Yes, I was hoping that MicahJava would at least be able to admit it to himself. I already knew he couldn't answer the question about what result he would accept just as he can't answer the question about what his theory is. You've hit both nails squarely on the head. The point of CTists is to keep the conversation going to give themselves the semblance of relevance and never take a positive stand on anything that can be held to the same standard they want to hold the conventional narrative to.

The worst thing in the world for them would be closure. Look how MicahJava is clinging to his "cowlick red spot" but won't say how it impacts the consilience of evidence.

MicahJava, you've been asked several times but have consistently scurried away from answering: What would be the impact on the consilience of evidence if the entry wound was... wherever you think it was. How does that change the fact that Oswald's rifle fired the three shots from the 6th floor of the TSBD?
 
Straw man. Nobody here (or at the autopsy, even) ever said it was removed through a five-inch hole.
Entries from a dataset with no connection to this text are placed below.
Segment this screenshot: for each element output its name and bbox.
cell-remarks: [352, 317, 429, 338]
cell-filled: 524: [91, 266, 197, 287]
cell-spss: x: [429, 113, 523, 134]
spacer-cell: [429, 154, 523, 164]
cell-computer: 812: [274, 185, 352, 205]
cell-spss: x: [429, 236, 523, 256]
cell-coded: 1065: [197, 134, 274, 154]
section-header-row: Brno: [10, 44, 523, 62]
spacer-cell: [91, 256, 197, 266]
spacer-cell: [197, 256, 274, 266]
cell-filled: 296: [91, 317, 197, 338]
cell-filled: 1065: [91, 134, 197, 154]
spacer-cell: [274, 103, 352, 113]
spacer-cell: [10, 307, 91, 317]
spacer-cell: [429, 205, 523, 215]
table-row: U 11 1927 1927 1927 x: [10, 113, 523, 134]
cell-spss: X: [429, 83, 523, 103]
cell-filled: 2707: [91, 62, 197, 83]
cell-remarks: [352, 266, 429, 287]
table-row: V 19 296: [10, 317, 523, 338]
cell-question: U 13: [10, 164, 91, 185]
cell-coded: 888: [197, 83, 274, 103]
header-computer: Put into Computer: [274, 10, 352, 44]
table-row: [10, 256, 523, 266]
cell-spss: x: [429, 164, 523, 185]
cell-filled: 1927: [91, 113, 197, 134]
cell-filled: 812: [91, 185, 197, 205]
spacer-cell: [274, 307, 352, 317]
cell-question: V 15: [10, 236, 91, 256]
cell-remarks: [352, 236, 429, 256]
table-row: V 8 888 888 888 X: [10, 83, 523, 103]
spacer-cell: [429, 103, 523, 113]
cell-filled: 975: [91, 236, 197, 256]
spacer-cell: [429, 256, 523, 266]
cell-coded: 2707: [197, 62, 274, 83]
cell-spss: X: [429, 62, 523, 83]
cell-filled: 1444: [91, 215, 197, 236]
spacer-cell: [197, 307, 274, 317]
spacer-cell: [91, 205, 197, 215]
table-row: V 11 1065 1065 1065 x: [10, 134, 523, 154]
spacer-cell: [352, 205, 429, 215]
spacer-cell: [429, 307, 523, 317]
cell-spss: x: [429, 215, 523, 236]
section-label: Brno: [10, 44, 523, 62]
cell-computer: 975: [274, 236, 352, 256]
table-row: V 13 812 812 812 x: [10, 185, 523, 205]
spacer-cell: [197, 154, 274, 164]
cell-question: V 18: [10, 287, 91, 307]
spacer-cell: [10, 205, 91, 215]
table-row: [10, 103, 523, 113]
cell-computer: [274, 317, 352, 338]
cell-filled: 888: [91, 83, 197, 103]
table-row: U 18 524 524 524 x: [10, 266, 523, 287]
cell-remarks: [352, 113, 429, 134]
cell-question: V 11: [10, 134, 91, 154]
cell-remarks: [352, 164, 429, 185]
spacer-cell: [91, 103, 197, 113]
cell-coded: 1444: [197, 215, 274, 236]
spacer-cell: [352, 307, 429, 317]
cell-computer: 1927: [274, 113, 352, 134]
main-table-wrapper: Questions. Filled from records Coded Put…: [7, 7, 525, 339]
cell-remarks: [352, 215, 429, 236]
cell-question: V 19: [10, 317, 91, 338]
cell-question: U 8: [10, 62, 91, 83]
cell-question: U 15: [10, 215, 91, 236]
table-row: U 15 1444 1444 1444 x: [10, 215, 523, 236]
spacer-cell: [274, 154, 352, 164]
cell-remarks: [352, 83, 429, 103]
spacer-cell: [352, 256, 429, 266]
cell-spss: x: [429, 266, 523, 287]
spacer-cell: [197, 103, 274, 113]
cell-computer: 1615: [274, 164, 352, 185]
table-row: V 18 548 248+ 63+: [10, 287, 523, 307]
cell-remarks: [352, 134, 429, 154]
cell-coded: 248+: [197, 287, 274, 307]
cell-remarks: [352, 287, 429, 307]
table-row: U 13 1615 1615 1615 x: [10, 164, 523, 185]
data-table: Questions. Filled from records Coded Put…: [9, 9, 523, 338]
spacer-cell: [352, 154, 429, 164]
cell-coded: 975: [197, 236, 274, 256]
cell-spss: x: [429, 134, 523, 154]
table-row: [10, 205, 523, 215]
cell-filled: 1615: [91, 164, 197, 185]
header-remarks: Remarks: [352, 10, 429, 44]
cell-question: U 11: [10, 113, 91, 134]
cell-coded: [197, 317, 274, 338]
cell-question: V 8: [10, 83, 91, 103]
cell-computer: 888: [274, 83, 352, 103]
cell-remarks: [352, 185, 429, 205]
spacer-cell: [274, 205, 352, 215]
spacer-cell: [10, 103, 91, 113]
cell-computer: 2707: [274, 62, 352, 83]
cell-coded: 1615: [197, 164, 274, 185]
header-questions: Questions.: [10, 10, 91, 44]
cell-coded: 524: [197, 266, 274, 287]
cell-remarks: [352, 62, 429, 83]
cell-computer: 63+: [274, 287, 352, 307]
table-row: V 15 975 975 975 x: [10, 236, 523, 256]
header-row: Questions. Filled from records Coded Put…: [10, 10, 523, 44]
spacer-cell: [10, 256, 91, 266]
Do you remember what WAS said? Can you summarize it, or better yet, quote it, and try to rebut the actual words of Finck and Humes? Or do those words not count because those words are now on a different page and we have to start all over?

Do CTs do a great imitation of Dustin Hoffman in that movie he made with Tom Cruise, or what?

Hank

They said that the area around the large defect had commuted fractures that caused pieces of skull to separate just by moving the scalp around, and that those areas just crumbled in their hands very easily, such that virtually no cutting of the bone was necessary.

And do you think the cowlick fracture right beside the large defect was just impervious to this?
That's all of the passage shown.